# Measurement Errors in Linear Regression¶

## Lets use simulated data here.¶

First we will model the distance of 100 supernovae (for a particular cosmology) as a function of redshift.

We rely on that astroML has a common API with scikit-learn, extending the functionality of the latter.

%matplotlib inline

import numpy as np
from matplotlib import pyplot as plt

from astropy.cosmology import LambdaCDM
from astroML.datasets import generate_mu_z

z_sample, mu_sample, dmu = generate_mu_z(100, random_state=0)

cosmo = LambdaCDM(H0=70, Om0=0.30, Ode0=0.70, Tcmb0=0)
z = np.linspace(0.01, 2, 1000)
mu_true = cosmo.distmod(z)

plt.errorbar(z_sample, mu_sample, dmu, fmt='.')


## Simple linear regression¶

Regression defined as the relation between a dependent variable, $$y$$, and a set of independent variables, $$x$$, that describes the expectation value of y given x: $$E[y|x]$$

We will start with the most familiar linear regression, a straight-line fit to data.
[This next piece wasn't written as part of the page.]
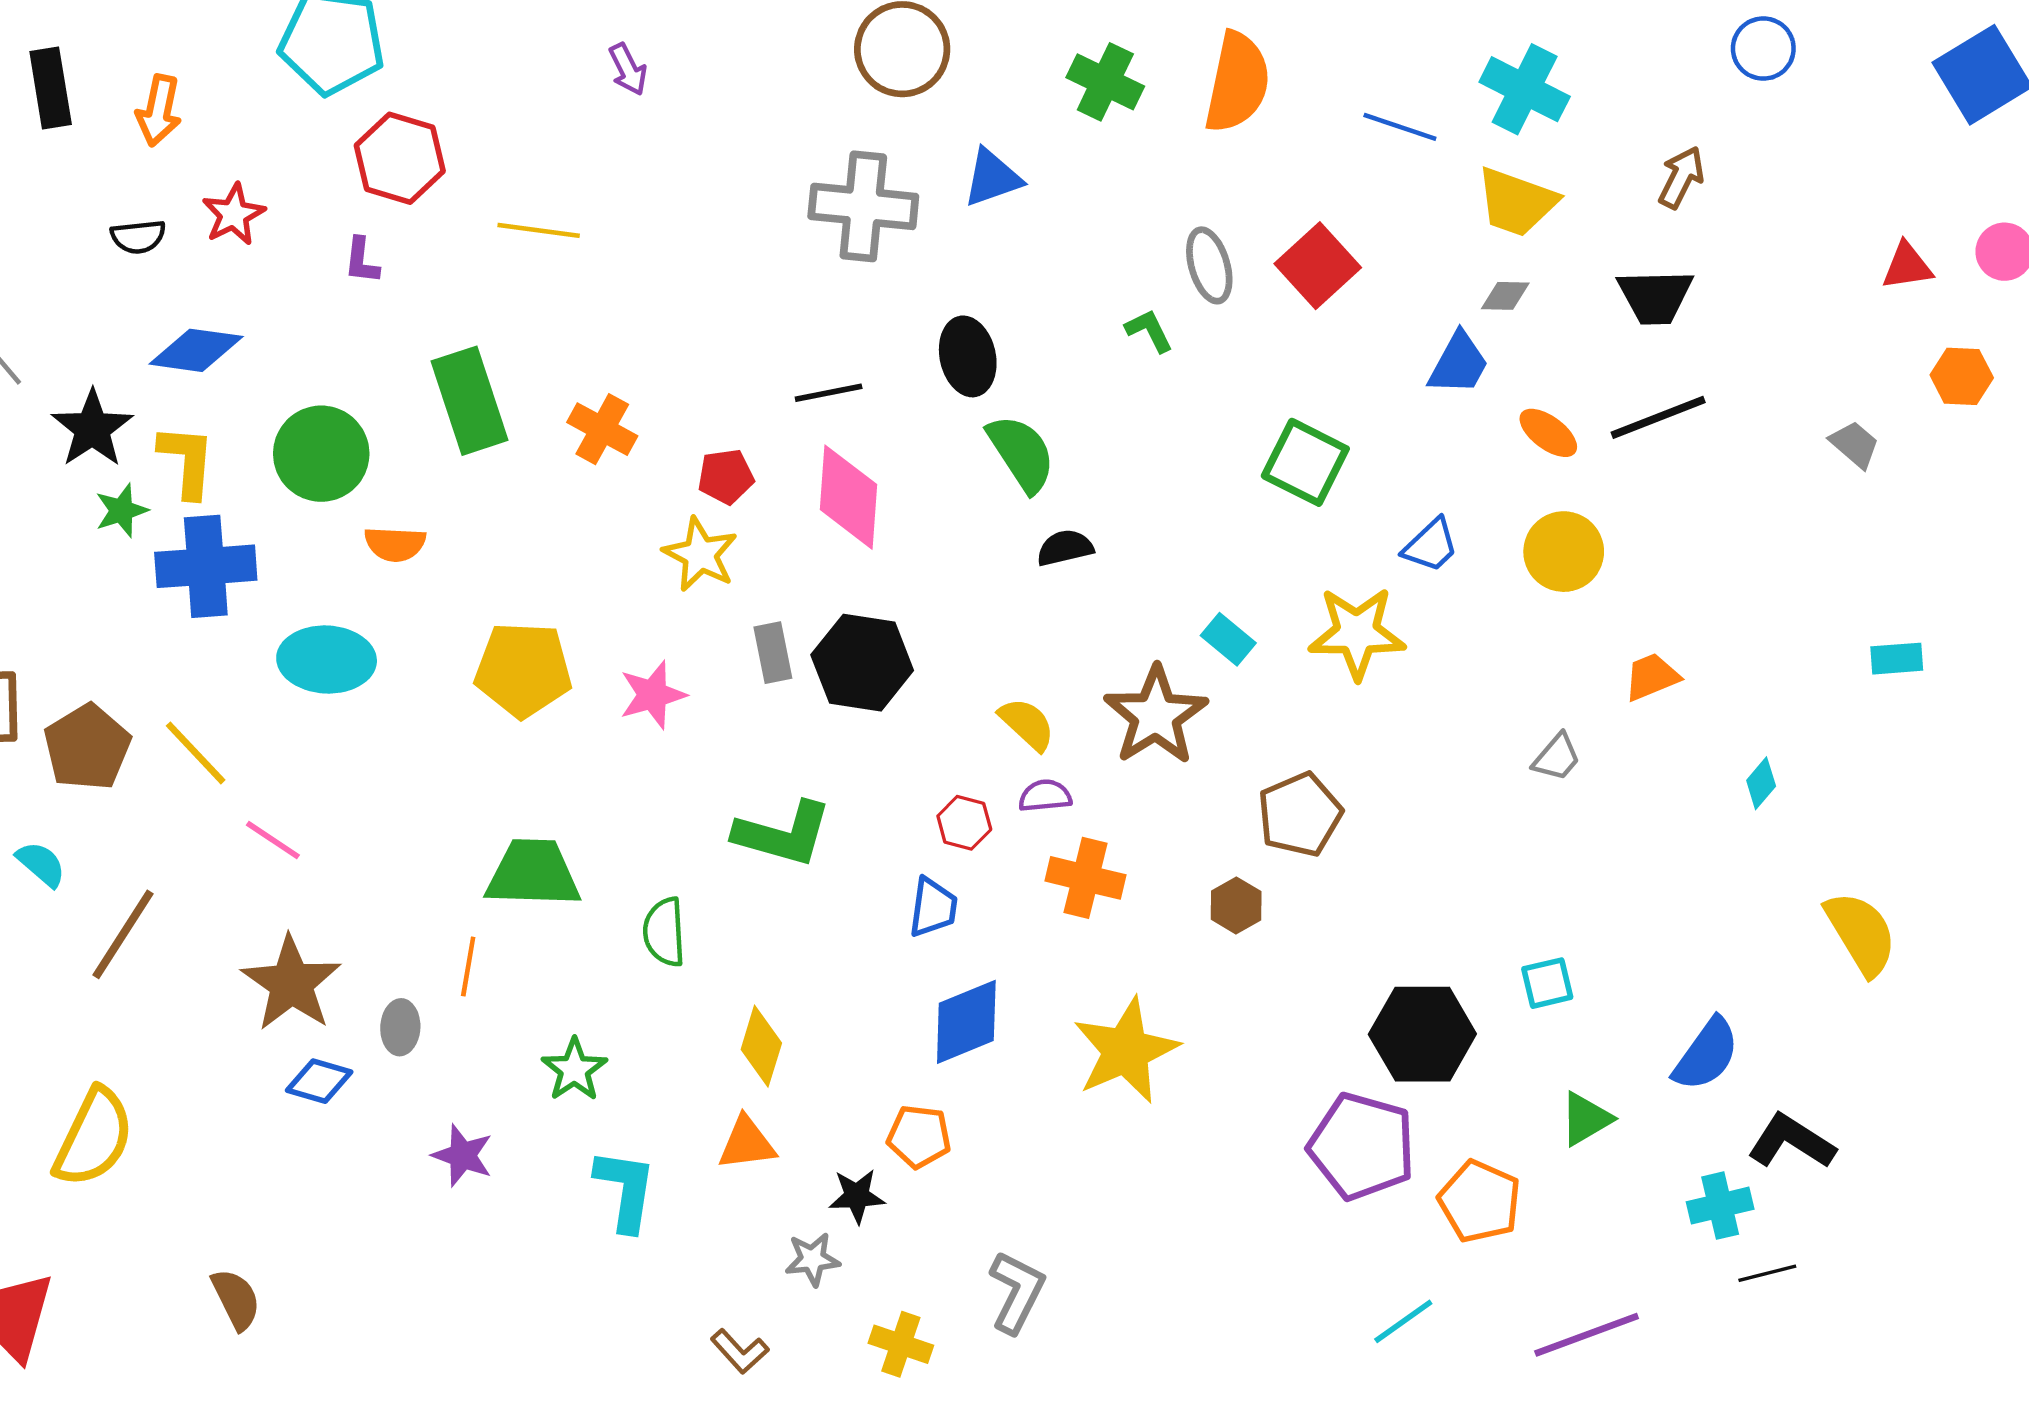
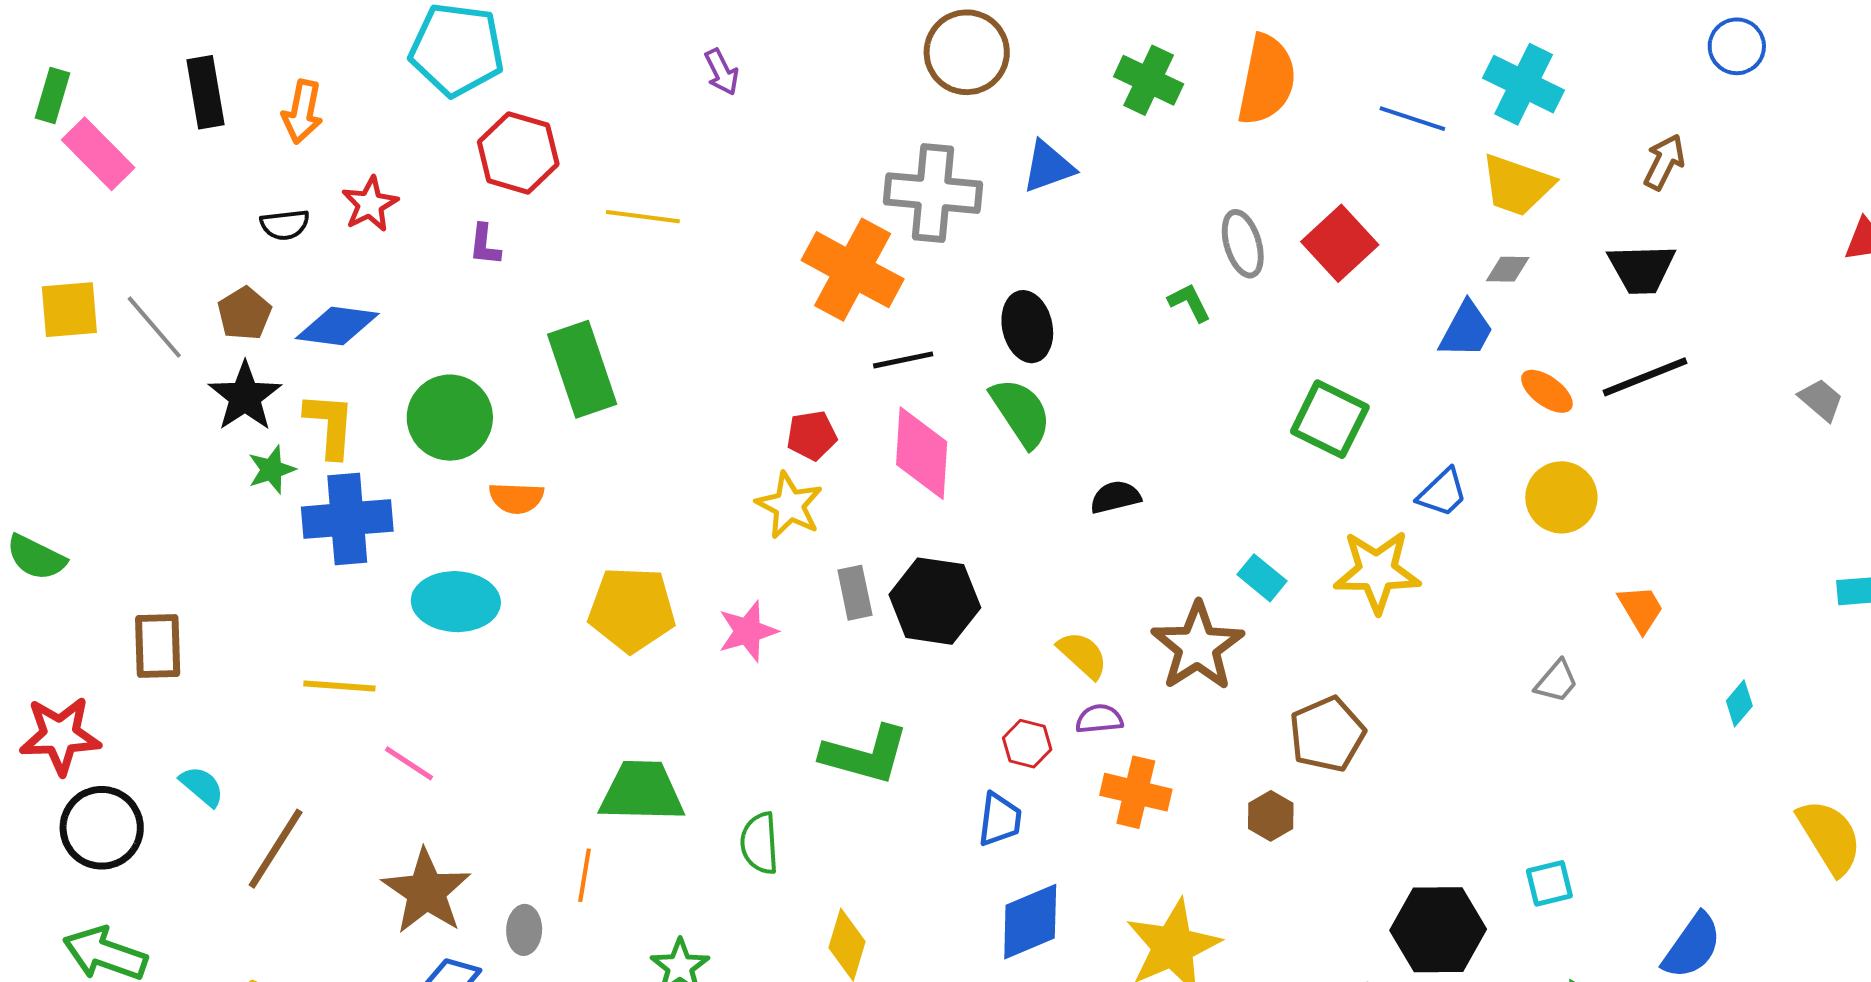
orange cross: (602, 429) -> (853, 270), moved, size x1.6
green semicircle: (1021, 453) -> (1021, 413), moved
orange trapezoid: (1652, 677) -> (1641, 609), turned 82
brown pentagon: (87, 747) -> (244, 313), moved, size x0.7
yellow line: (196, 753) -> (339, 686), turned -42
A straight-line fit is a model of the form $$$y = ax + b$$$$where$$a$$is commonly known as the *slope*, and$$b$ is commonly known as the intercept.

We can use Scikit-Learn’s LinearRegression estimator to fit this data and construct the best-fit line:

from sklearn.linear_model import LinearRegression as LinearRegression_sk

linear_sk = LinearRegression_sk()
linear_sk.fit(z_sample[:,None], mu_sample)

mu_fit_sk = linear_sk.predict(z[:, None])

#------------------------------------------------------------
# Plot the results
fig = plt.figure(figsize=(8, 6))

ax = fig.add_subplot(111)

ax.plot(z, mu_fit_sk, '-k')
ax.plot(z, mu_true, '--', c='gray')
ax.errorbar(z_sample, mu_sample, dmu, fmt='.k', ecolor='gray', lw=1)

ax.set_xlim(0.01, 1.8)
ax.set_ylim(36.01, 48)

ax.set_ylabel(r'$\mu$')
ax.set_xlabel(r'$z$')

plt.show()


## Measurement errors¶

Modifications to LinearRegression in astroML take measurement errors into account on the dependent variable.

from astroML.linear_model import LinearRegression

linear = LinearRegression()
linear.fit(z_sample[:,None], mu_sample, dmu)

mu_fit = linear.predict(z[:, None])

#------------------------------------------------------------
# Plot the results
fig = plt.figure(figsize=(8, 6))

ax = fig.add_subplot(111)

ax.plot(z, mu_fit_sk, '-k')
ax.plot(z, mu_fit, '-k', color='red')

ax.plot(z, mu_true, '--', c='gray')
ax.errorbar(z_sample, mu_sample, dmu, fmt='.k', ecolor='gray', lw=1)

ax.set_xlim(0.01, 1.8)
ax.set_ylim(36.01, 48)

ax.set_ylabel(r'$\mu$')
ax.set_xlabel(r'$z$')

plt.show()


## Basis function regression¶

If we consider a function in terms of the sum of bases (this can be polynomials, Gaussians, quadratics, cubics) then we can solve for the coefficients using regression.

### Polynomial basis functions¶

polynomial regression:

$y=a_0+a_1x+a_2x^2+a_3x^3+...$

Notice that this is still a linear model—the linearity refers to the fact that the coefficients $$a_n$$ never multiply or divide each other. What we have effectively done here is to take our one-dimensional $$x$$ values and projected them into a higher dimension, so that a linear fit can fit more complicated relationships between $$x$$ and $$y$$.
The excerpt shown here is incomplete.